California Prison Realignment Controversy Continues
OAKLAND, Calif. — California’s ongoing prison realignment adventure continues to evolve as various counties come up with their own unique strategies for addressing a changing justice system.
The U.S. Supreme Court ordered the state to lower its inmate population by nearly 34,000 people in May of 2011. Governor Jerry Brown and the state legislature responded by passing multiple realignment bills as part of the negotiations on the state budget later that summer.
The plan to reduce the state’s prison population went into effect in the fall of 2011, sending “less serious offenders,” those sentenced to less than three years, back to the county level, along with some of the funding the state was using to house them in prison. This policy only applies to offenders convicted after the law was changed.
Given that the state couldn’t afford to house all its prisoners with a level of supervision and safety that the feds found acceptable, most observers have concluded that this move essentially forces law enforcement to change priorities on who they arrest and how they sentence or encourages them to send more offenders to probation or electronic monitoring programs instead of jail.
The new law also places these prisoners on probation when released, instead of parole. The main distinction is that small parole violations used to send prisoners immediately back to prison with no new trial, which is no longer be the case. New crimes committed by recently released prisoners now have to be tried as separate cases.
When the change first occurred, there was a large philosophical debate in the Golden State about whether realignment would help boost the state’s recovering economy or lead to a drastic rise in crime rates. Now realignment feels a little bit more like a fact of life and individual counties and communities are engaging in their own debates about how to use the funding received from the state.
The Alameda County Board of Supervisors chambers recently became the center of one of these debates as the American Civil Liberties Union and local community groups voiced their objections to a plan that allocates $25.1 million for the county’s probation department, district attorney, public defenders and sheriff department, leaving $4.1 million for community groups providing housing programs, employment assistance and behavioral health services to inmates who have recently been released or will be soon.

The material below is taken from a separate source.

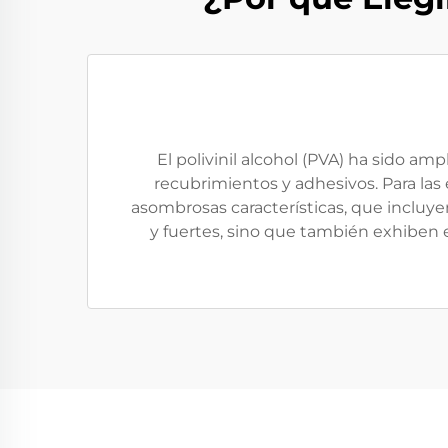
El polivinil alcohol (PVA) ha sido am
recubrimientos y adhesivos. Para las
asombrosas características, que incluyen
y fuertes, sino que también exhiben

Community groups like the Alameda County Coalition for Criminal Justice Reform, East Bay Community Law Center, Urban Strategies Council and Youth Uprising, objected to the lack of a specific budget for the funding allocated to county departments. In the previous year, the $25.1 million allocation essentially acted as a relatively untracked pool of funding that public safety departments could tap into as needed.
The local groups accused the sheriff’s office of using the realignment funds to backfill previous budget losses that occurred during the national financial downturn, rather than targeting it specifically at reducing recidivism. Last July, Sheriff Greg Ahern warned that his department could face state receivership if he didn’t receive some form of backfill for those funding losses because of inadvisable staff-to-inmate ratios at the local Santa Rita and North County jails.
Critics respond that the county’s jail population actually decreased by 494 inmates over the last year, meaning realignment hadn’t adversely impacted the department or changed the equation. The Oakland Tribune pointed out that this was the largest drop in jail population by any county in the state.
After hearing the community groups’ complaints, the supervisors sent the realignment funding issue back to the committee level, with Supervisor Richard Valle exclaiming, “I’m just asking for a budget for how you would use that money. Somewhere there must be an allocation of those funds.”